Nama dan Kelahiran Beliau
Beliau adalah Abu ‘Isa Muhammad bin ‘Isa bin Saurah bin Musa bin adh-Dhahhak as -Sulami adh-Dharir al-Bughi at-Tirmidzi rahimahullah.
As-Sulami adalah penyandaran kepada Bani Sulaim, sebuah kabilah dari Ghailan. Beliau rahimahullah mengalami kebutaan pada kedua matanya, oleh karena itulah digelari dengan adh-Dharir. Terjadi silang pendapat di kalangan para ulama tentang sejak kapan beliau rahimahullah mengalami kebutaan. Pendapat yang benar adalah bahwa beliau rahimahullah mengalami kebutaan pada saat usia senja.
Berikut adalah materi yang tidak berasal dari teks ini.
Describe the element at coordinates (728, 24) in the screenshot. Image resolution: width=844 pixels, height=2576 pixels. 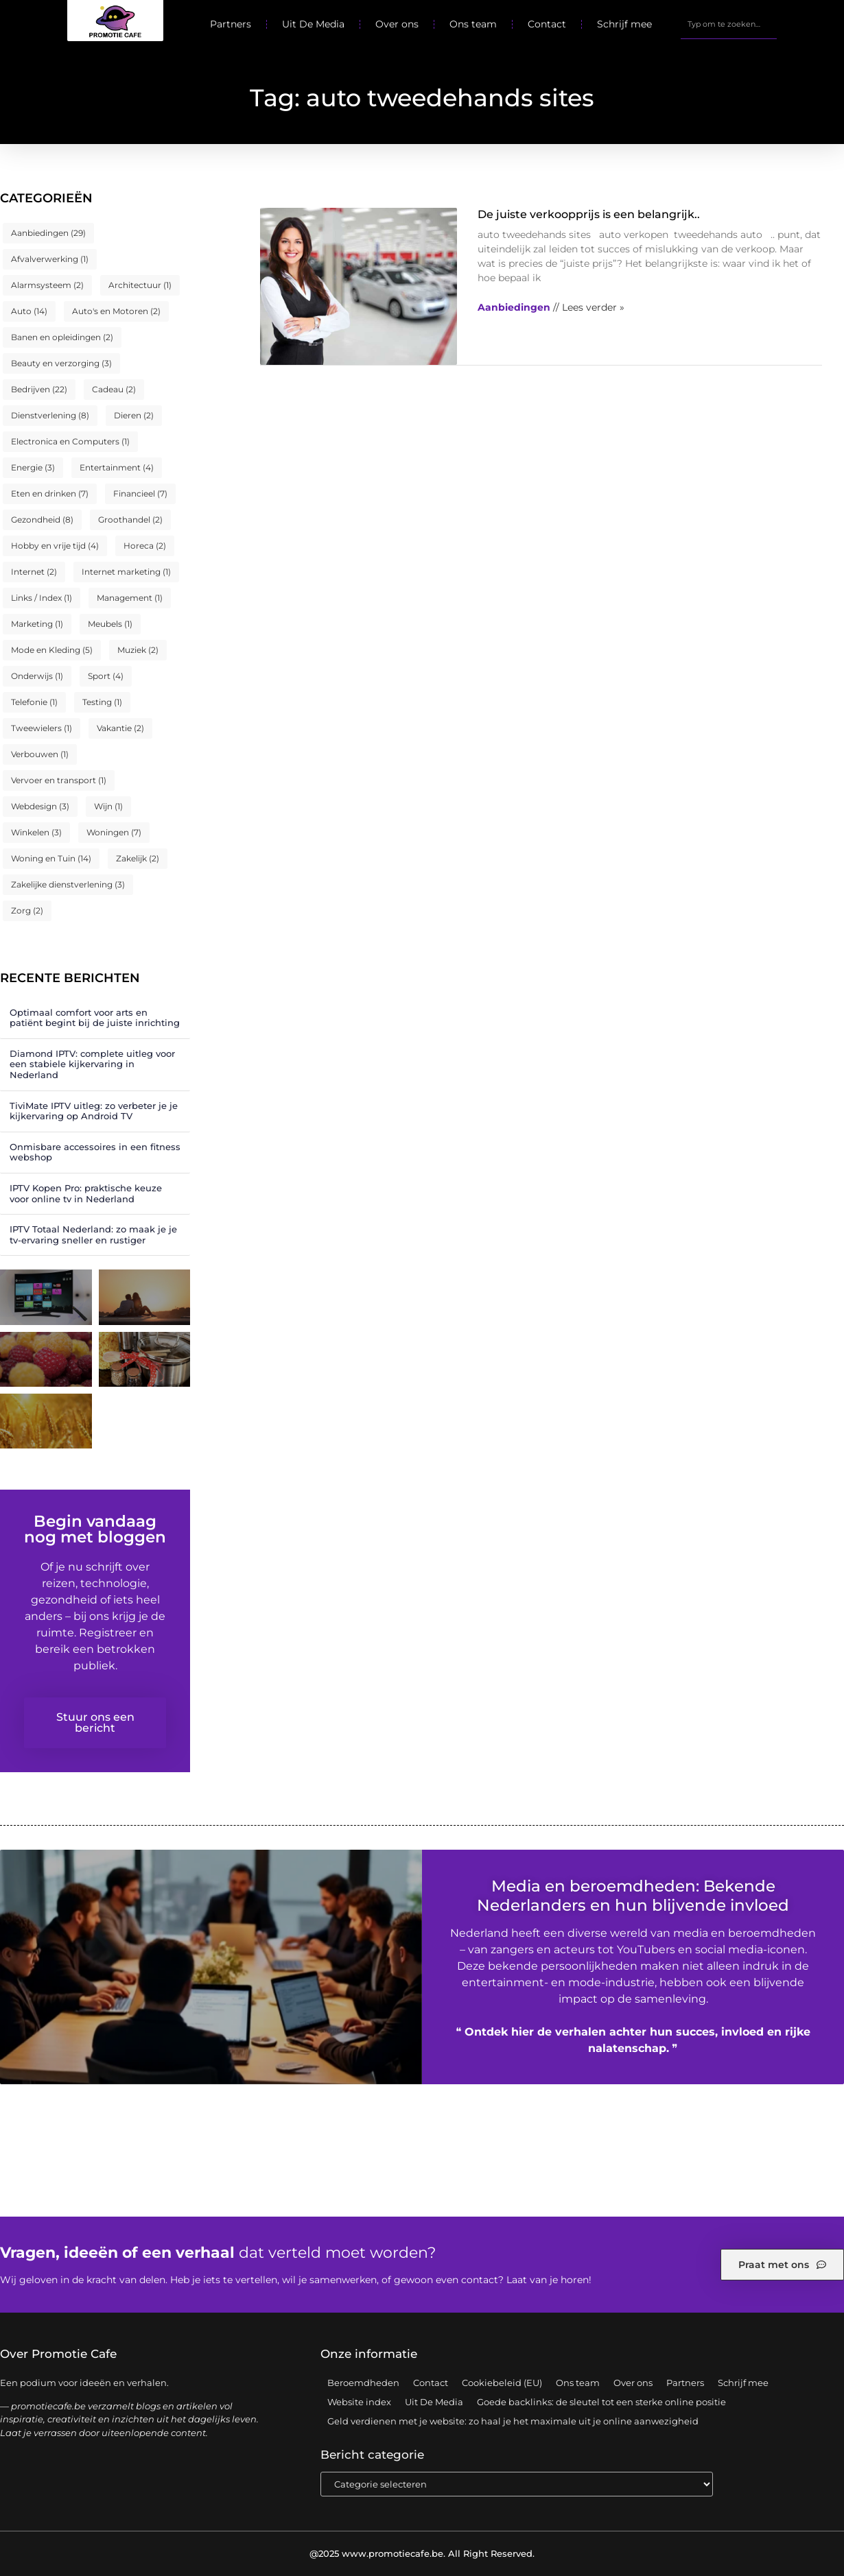 I see `[combobox]` at that location. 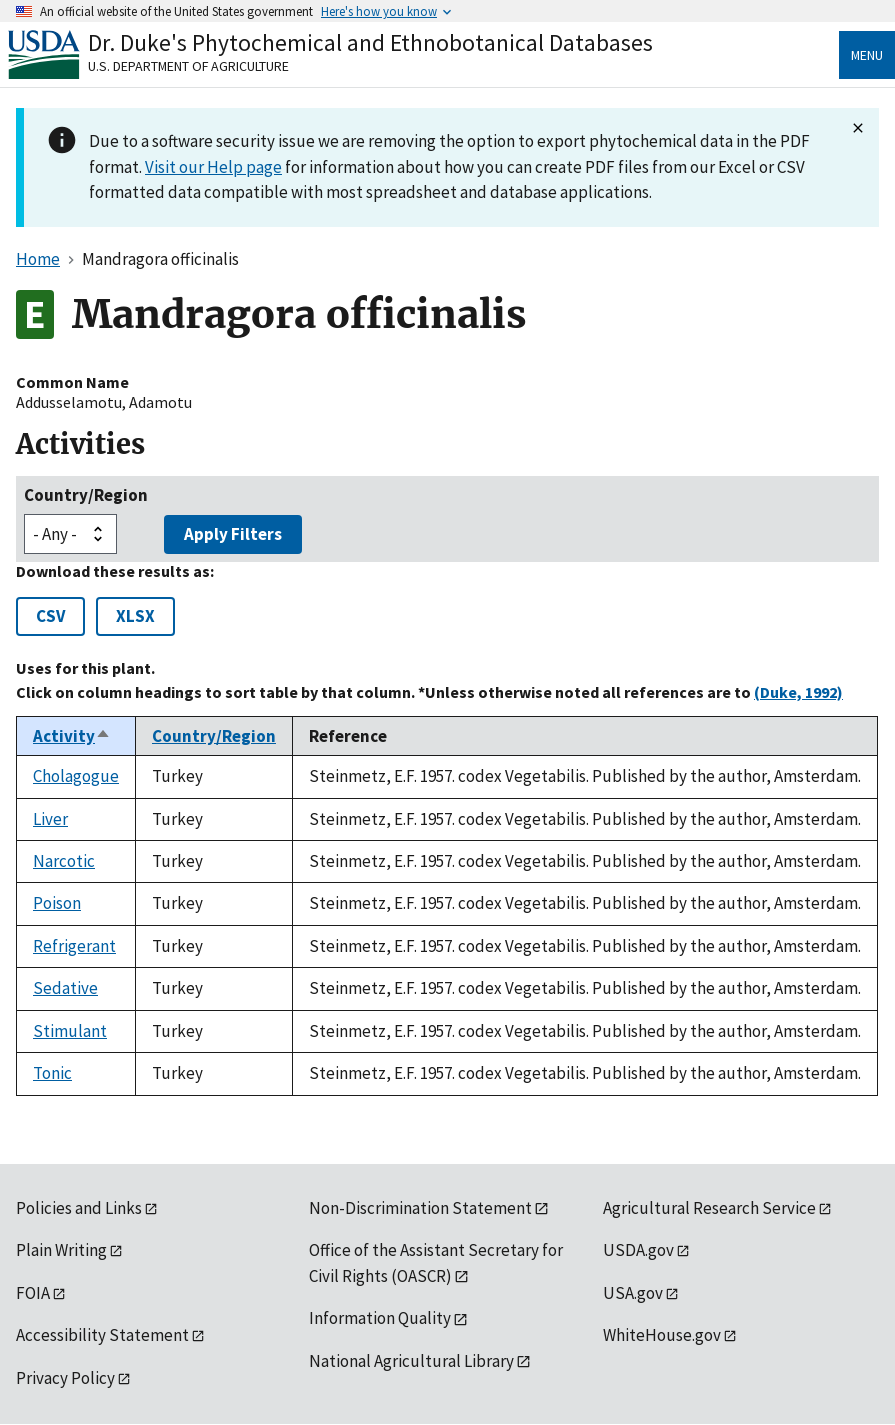  I want to click on U.S. Department of Agriculture, so click(188, 66).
Beliau rahimahullah dilahirkan pada bulan Dzulhijjah tahun
209 Hijriyah (824 Masehi) di sebuah negeri yang terletak di belakang
sungai Jaihun (kini sungai Amu Darya) – dikenal sebagai tempat kelahiran
pakar ulama hadits semisal al-Imam al-Bukhari rahimahullah dan al-Imam Muslim rahimahullah
– di sebuah kota yang bernama Tirmidz tepatnya di sebuah desa yang
bernama Bughi. Jarak antara kampung Bughi dengan kota Tirmidz sekitar 6
farsakh. Beliau rahimahullah adalah seorang hafizh
(orang yang menghafal sekurang-kurangnya 100.000 hadits), ahli fikih,
seorang yang ‘alim (memiliki ilmu agama yang luas), cerdas, seorang imam
(panutan umat), memiliki sifat zuhud dan wara’.
Perjalanan Menuntut Ilmu
Sejak kecil, beliau rahimahullah sudah gemar mempelajari
ilmu agama dan mencari hadits. Untuk kebutuhan tersebut ia pun
mengembara ke berbagai negeri seperti Khurasan, Irak (Bashrah, Kufah,
Baghdad), Hijaz (Makkah dan Madinah), Wasith dan ar-Ray. Beliau rahimahullah memulai perjalanan menuntut ilmu pada tahun 234 Hijriah.
Dalam lawatannya ke berbagai negeri, beliau rahimahullah
banyak mengunjungi para ulama hadits untuk mendengar, menghafal dan
mencatat hadits, baik ketika dalam perjalanan atau tiba di suatu tempat.
Setelah menempuh pengembaraan yang panjang, akhirnya beliau rahimahullah kembali ke kota Tirmidz dan wafat di sana.
Beliau rahimahullah memiliki beberapa keistimewaan, di antaranya adalah:
1. Semangat tinggi dalam menuntut ilmu, hingga tidak menyia-nyiakan kesempatan untuk menuntut ilmu walau dalam kondisi apapun.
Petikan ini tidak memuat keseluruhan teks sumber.